NAR Looks at Future Real Estate Risks at Environmental Summit
Realtor® leaders are hearing from the nation’s foremost experts on environmental risk management during the National Association of Realtors® first environmental summit. The slate of distinguished speakers includes Dan Glickman, who served as the Secretary of Agriculture under President Clinton, and Tom Ridge, first Secretary of U.S. Department of Homeland Security, former Governor of Pennsylvania, president and CEO of Ridge Global and partner at Ridge-Schmidt Cyber.

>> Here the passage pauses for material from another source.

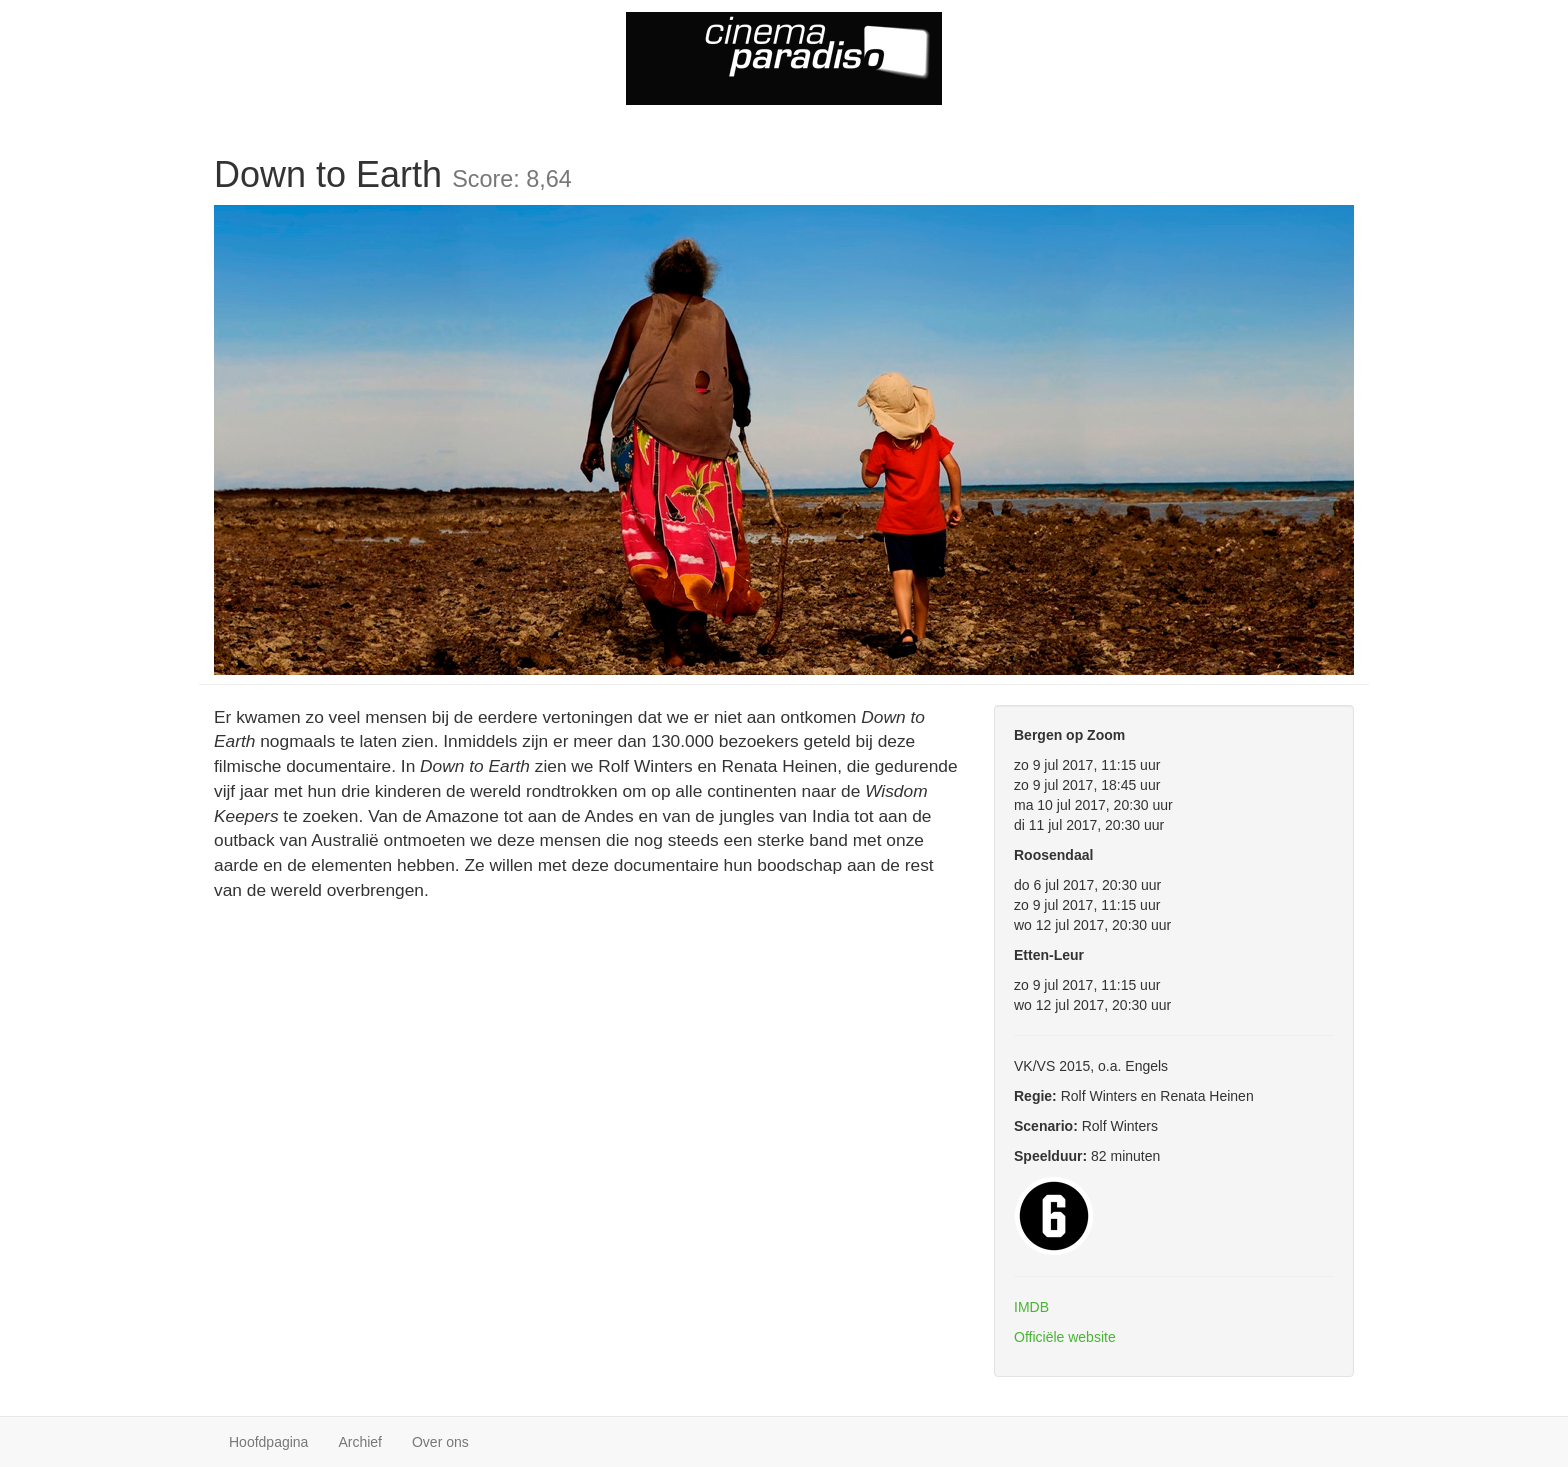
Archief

“Dramatic changes in our environment will have an impact on how and where people want to live, which will inevitably transform local real estate markets. This summit is an opportunity for Realtors® to assess and prioritize the wide variety of environmental risks that could affect the way people buy and sell property,” said NAR President Steve Brown, co-owner of Irongate, Inc. Realtors® in Dayton, Ohio.
Home buyers are already showing sensitivity to the larger environment. Consumer preferences for walkable communities and energy-efficient homes are on the rise, according to NAR research, which also shows a considerable and growing market for green buildings.
NAR created the Green REsource Council in 2008 to educate Realtors® about green industry standards and developing their own green business practices. The council’s main function is administering NAR’s GREEN Designation program. Since the program’s inception, nearly 9,000 Realtors® have received the designation.
“As scientists speculate that extreme weather events like Superstorm Sandy, the decade-long drought in the Southwest, and natural disasters like the mega-wildfires in Arizona, are going to occur with greater frequency, it is even more important that we begin to think about what this means for existing homes and businesses as well as new construction. This summit is just the beginning of the conversations that Realtors® will continue to have about the environment and its impact on our industry,” said Brown.
Panel topics include the economic impact of environmental changes, politics of natural resource management, public perceptions of environmental risks and threats, smart growth, and environmental regulations and protections.